◆ What you should do: Once you reach the line with "uw bestelling kan plaatsen.", copy it and every line after it exactly, up to the end of the data. Omit the pictures.

[Records from a data collection]

******

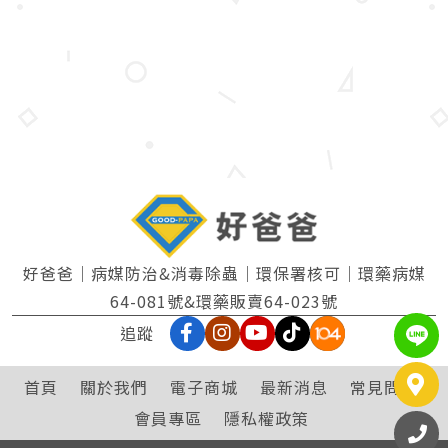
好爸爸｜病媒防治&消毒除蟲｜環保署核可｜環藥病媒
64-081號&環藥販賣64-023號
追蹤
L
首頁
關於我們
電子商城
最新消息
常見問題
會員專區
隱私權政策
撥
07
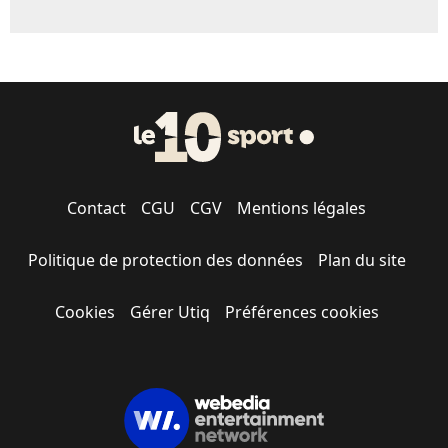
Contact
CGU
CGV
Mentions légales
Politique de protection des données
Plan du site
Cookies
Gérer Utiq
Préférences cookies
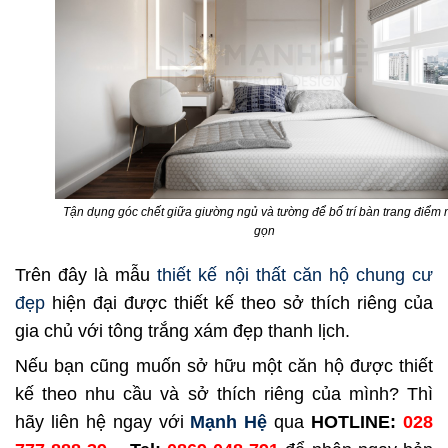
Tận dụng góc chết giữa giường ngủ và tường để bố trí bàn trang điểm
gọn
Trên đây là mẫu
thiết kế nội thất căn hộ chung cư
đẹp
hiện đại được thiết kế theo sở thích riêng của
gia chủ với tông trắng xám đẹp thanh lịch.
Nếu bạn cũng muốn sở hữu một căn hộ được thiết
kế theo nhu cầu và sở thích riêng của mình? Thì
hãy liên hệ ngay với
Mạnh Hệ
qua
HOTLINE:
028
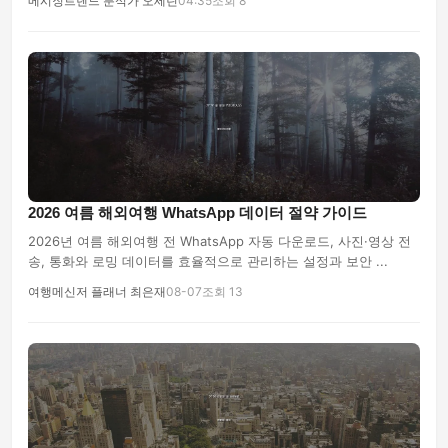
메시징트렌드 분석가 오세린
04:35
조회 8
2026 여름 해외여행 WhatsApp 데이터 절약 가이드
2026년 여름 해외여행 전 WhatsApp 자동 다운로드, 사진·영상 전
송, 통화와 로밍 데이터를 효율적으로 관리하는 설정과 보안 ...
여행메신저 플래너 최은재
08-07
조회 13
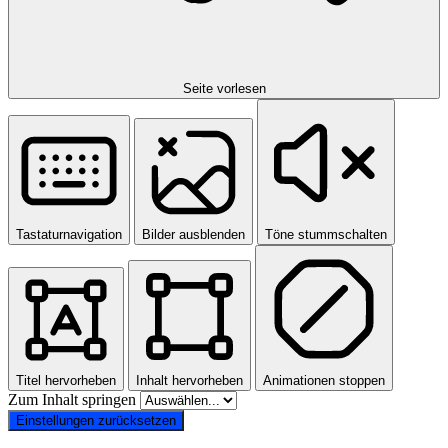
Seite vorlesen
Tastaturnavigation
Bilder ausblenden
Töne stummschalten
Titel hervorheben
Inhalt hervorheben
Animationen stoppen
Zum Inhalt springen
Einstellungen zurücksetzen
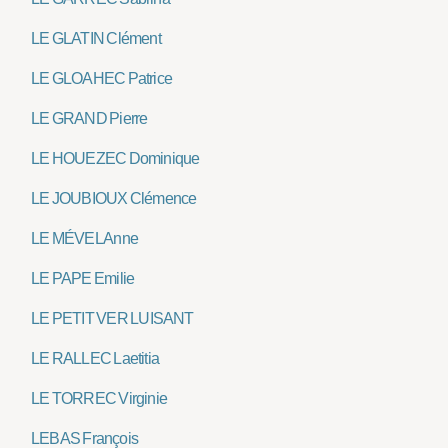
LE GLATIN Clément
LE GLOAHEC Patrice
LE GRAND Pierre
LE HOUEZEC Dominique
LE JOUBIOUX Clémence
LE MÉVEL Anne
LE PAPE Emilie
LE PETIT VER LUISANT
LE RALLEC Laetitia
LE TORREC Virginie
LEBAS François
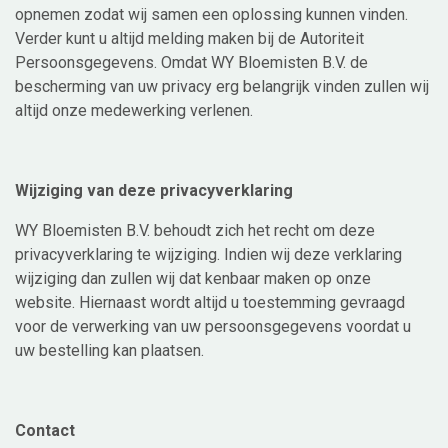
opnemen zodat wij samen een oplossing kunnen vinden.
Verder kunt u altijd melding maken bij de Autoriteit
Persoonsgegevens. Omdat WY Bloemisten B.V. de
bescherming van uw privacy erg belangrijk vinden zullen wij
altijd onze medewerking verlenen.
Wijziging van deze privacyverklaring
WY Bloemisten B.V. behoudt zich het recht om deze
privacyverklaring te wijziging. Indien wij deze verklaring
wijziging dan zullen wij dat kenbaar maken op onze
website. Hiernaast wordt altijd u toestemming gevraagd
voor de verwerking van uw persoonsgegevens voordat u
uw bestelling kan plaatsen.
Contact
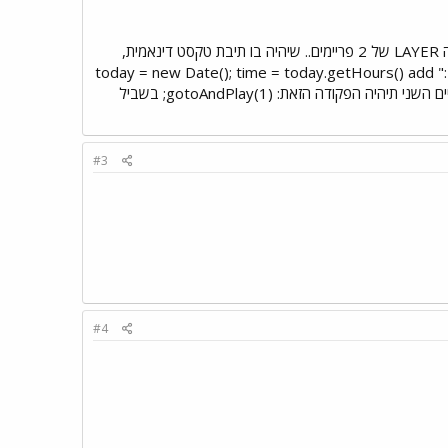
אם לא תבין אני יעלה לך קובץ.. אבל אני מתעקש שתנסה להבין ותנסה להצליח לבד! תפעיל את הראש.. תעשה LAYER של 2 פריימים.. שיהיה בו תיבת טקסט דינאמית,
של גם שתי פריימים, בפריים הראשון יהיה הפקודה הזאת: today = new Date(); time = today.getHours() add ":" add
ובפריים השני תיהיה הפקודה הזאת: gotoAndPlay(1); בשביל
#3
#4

******

◆ Output of the exercise:
uw bestelling kan plaatsen.
Contact
אם לא תבין אני יעלה לך קובץ.. אבל אני מתעקש שתנסה להבין ותנסה להצליח לבד! תפעיל את הראש.. תעשה LAYER של 2 פריימים.. שיהיה בו תיבת טקסט דינאמית,
של גם שתי פריימים, בפריים הראשון יהיה הפקודה הזאת: today = new Date(); time = today.getHours() add ":" add
ובפריים השני תיהיה הפקודה הזאת: gotoAndPlay(1); בשביל
#3
#4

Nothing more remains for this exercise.